→ **Exercise instructions**: Repeat the data exactly. Pictures stay out.

Saved entries
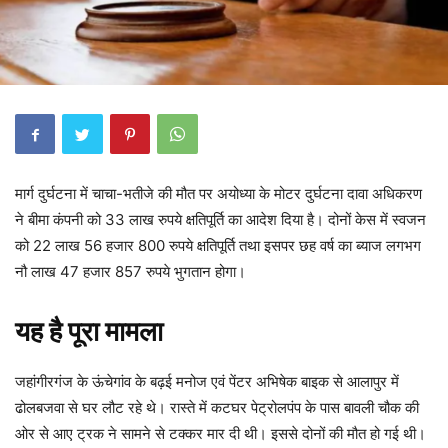
मार्ग दुर्घटना में चाचा-भतीजे की मौत पर अयोध्या के मोटर दुर्घटना दावा अधिकरण
ने बीमा कंपनी को 33 लाख रुपये क्षतिपूर्ति का आदेश दिया है। दोनों केस में स्वजन
को 22 लाख 56 हजार 800 रुपये क्षतिपूर्ति तथा इसपर छह वर्ष का ब्याज लगभग
नौ लाख 47 हजार 857 रुपये भुगतान होगा।
यह है पूरा मामला
जहांगीरगंज के ऊंचेगांव के बढ़ई मनोज एवं पेंटर अभिषेक बाइक से आलापुर में
ढोलबजवा से घर लौट रहे थे। रास्ते में कटघर पेट्रोलपंप के पास बावली चौक की
ओर से आए ट्रक ने सामने से टक्कर मार दी थी। इससे दोनों की मौत हो गई थी।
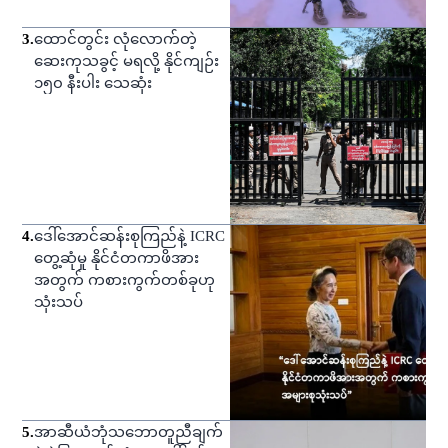
3
.
ထောင်တွင်း လုံလောက်တဲ့
ဆေးကုသခွင့် မရလို့ နိုင်ကျဉ်း
၁၅၀ နီးပါး သေဆုံး
4
.
ဒေါ်အောင်ဆန်းစုကြည်နဲ့ ICRC
တွေ့ဆုံမှု နိုင်ငံတကာဖိအား
အတွက် ကစားကွက်တစ်ခုဟု
သုံးသပ်
5
.
အာဆီယံဘုံသဘောတူညီချက်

→ **Result for this exercise**:
मार्ग दुर्घटना में चाचा-भतीजे की मौत पर अयोध्या के मोटर दुर्घटना दावा अधिकरण
ने बीमा कंपनी को 33 लाख रुपये क्षतिपूर्ति का आदेश दिया है। दोनों केस में स्वजन
को 22 लाख 56 हजार 800 रुपये क्षतिपूर्ति तथा इसपर छह वर्ष का ब्याज लगभग
नौ लाख 47 हजार 857 रुपये भुगतान होगा।
यह है पूरा मामला
जहांगीरगंज के ऊंचेगांव के बढ़ई मनोज एवं पेंटर अभिषेक बाइक से आलापुर में
ढोलबजवा से घर लौट रहे थे। रास्ते में कटघर पेट्रोलपंप के पास बावली चौक की
ओर से आए ट्रक ने सामने से टक्कर मार दी थी। इससे दोनों की मौत हो गई थी।
3
.
ထောင်တွင်း လုံလောက်တဲ့
ဆေးကုသခွင့် မရလို့ နိုင်ကျဉ်း
၁၅၀ နီးပါး သေဆုံး
4
.
ဒေါ်အောင်ဆန်းစုကြည်နဲ့ ICRC
တွေ့ဆုံမှု နိုင်ငံတကာဖိအား
အတွက် ကစားကွက်တစ်ခုဟု
သုံးသပ်
5
.
အာဆီယံဘုံသဘောတူညီချက်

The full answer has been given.